There are no characters here, just types and archetypes. As Dredd, Urban seems to imitate Clint Eastwood’s steely whisper more than Stallone’s warbled machismo. His stiff movements, programmed persona, and faceless visage (we never see behind that visor) come off as nothing more than a low-rent robocop. Headey’s Ma-Ma isn’t remotely imposing, physically or psychologically. She snarls through a cut-scarred face but lacks any subtext of intelligence or intimidation.

The only performance that resembles something of a character comes from Thirlby. As the psychic trainee, she gives as much mental complexity and emotional spontaneity as the limited material allows. Still, those efforts are undercut by the erratic use of her powers. If a moment needs her to be a step ahead, the powers are in full. If another moment needs her to be taken captive for cheap dramatic tension, she sees nothing coming. The script has no intention of making her telepathy consistent, just convenient.

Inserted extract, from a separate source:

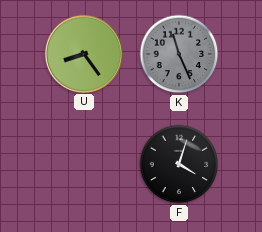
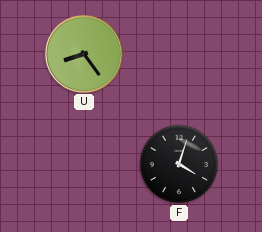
K: 11:26 -> none
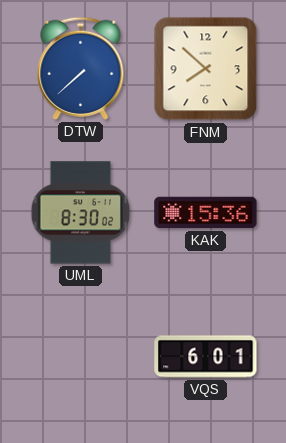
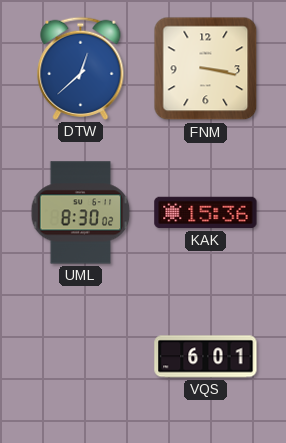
DTW: 7:38 -> 12:38
FNM: 7:52 -> 3:17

Dredd is a dark and dated artifice of masculinity. It may flaunt an impenetrable surface but it’s not protecting anything of substance or value underneath. Goth-gamers may geek out over the gory carnage, but anyone else will find it all patently ridiculous.

CAUTIONS:

  • Drugs/Alcohol Content: A hallucinogenic dubbed SLO-MO serves an ongoing plot catalyst, and is consumed several times through a bong-like vile, to trippy effects.
  • Language/Profanity: Profanity is consistent throughout, the F-word being most common.  Many others are used regularly as well, included the S-word, A-word, B-word, and the Lord’s name taken in vain several times.
  • Sexual Content/Nudity: A woman is briefly seen naked, bending in a suggestive sexual position.  A woman kneels in front of a man and oral sex is implied.  A man threatens a woman with sexual assault.
  • Violence/Other: A lot of gory violence throughout, both gun and fight related.  A pedistrian is violently hit and killed by a vehicle.  A head melts from the inside.  People are beaten, bloodied, broken and occasionally crushed throughout.  Many more are shot up, riddled with bullets, and at times slow-motion is used to dwell on and enhance the gun violence as bullets pass through various parts of the body, including faces.  Gun violence is common throughout.  Some instances of knife/blade violence.  Three bodies are beaten to bloody pulps then dropped from a skyscraper into a market area.  Several glimpses and close-ups of those gory bodies are seen.  An arm is blown off.  Heads are shot up.  Two different gun wounds are self-repaired (bloody, open wound seen and stitched).  Slo-mo close-up of a head smashing into pavement.  A body is smashed by a fast-closing giant metal door.